History of Murano glass

murano glass-veniceMurano is an island in the Venetian Lagoon, located north-east of Venice, along the Marani canal. Just like Venice it comprises of seven minor islands, two of which are artificial, divided by canals and connected by bridges. This Island is very famous for the characteristic way in which glass is processed.

The history of Murano glass dates back to ancient times.  Excavations have brought to light fragments indicating the existence of glass art in the island already in the seventh century BC. During that time the art was heavily influenced by Arabs and Asians, since Venice was an important commercial port. It wasn't until the Thirteenth century however that the art of Murano glass became an organized manufacturing activity.

It was in 1291, to be exact, that the Venetian Republic, to prevent the burning of building in the city, ordered glassmakers to move all the foundries to the island. Later on, during the same year, the Doge Tiepolo declared the Island of Murano an industrial area and it soon became the capital of glass production worldwide. The best glass artists of the world lived in Venice and Venice was very jealous of them, so much that every attempt by a glass maker to leave the country was severely punished.

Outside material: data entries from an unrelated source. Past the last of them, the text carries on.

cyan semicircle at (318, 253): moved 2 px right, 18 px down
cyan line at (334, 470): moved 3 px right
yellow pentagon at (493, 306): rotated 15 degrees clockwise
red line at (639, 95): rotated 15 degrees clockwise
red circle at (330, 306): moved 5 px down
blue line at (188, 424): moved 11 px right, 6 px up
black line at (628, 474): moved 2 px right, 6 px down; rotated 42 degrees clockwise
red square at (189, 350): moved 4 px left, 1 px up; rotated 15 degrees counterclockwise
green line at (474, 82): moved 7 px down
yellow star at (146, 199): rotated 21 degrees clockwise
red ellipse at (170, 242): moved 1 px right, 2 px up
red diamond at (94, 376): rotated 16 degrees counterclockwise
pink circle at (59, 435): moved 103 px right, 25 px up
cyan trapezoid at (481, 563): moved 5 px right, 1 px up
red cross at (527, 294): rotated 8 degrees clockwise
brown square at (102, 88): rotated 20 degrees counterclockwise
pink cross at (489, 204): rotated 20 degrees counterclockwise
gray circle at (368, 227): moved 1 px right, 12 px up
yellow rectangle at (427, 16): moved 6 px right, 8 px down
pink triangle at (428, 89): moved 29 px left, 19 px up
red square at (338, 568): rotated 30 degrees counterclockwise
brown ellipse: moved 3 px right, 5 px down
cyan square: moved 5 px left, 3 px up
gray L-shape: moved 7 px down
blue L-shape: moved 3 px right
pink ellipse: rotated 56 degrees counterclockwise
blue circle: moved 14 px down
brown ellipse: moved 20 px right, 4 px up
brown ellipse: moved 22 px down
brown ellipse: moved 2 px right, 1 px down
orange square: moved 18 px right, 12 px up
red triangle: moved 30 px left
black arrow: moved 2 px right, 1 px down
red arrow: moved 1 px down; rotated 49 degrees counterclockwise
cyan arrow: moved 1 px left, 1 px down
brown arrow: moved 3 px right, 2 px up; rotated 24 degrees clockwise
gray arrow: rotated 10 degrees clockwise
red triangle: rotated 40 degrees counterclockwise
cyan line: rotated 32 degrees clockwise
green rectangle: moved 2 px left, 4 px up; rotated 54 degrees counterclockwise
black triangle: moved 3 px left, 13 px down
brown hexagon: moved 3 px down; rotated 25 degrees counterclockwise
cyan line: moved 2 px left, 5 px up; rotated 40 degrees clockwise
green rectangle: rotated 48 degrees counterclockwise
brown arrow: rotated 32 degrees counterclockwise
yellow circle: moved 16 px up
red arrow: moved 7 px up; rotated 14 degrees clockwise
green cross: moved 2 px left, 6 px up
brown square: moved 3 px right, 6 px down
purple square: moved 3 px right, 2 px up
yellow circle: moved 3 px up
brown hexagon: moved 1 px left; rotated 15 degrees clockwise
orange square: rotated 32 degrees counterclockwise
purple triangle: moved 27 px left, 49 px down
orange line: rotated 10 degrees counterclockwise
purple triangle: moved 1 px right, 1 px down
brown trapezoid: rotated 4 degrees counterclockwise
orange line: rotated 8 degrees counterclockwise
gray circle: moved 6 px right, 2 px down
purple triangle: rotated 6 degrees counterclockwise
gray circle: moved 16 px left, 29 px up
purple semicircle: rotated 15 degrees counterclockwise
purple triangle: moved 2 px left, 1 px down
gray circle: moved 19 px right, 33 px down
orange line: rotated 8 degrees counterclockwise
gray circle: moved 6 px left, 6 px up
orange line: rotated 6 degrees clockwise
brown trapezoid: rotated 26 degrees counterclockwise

Initially the production consisted largely of objects such as bottles for wine or oil, drinking glasses, lamps, and so on. Glass for windows, tiles, and beads for necklaces were also produced, but in the fifteenth century Murano achieved international fame for the production of blown glass, thanks to artisans with the highest technical and artistic skills. Typical of Murano are the “reticello” glass, “all'avventurina” glass, “a ghiaccio” (ice) glass, and “millefiori” glass, which are copied all over the world. With the end of the Venetian Republic, the glass production came almost to a complete stop and only a few shops remained open. In the second half of the eighteenth century however, glass production resumed full activities and several schools were started  for future glassmakers. In 1861 the Museum of Glass in Murano was opened.

The museum is still open to the public, but since it is undergoing some restoration, only five rooms  can be visited. Nonetheless opening times are 10am to 6pm.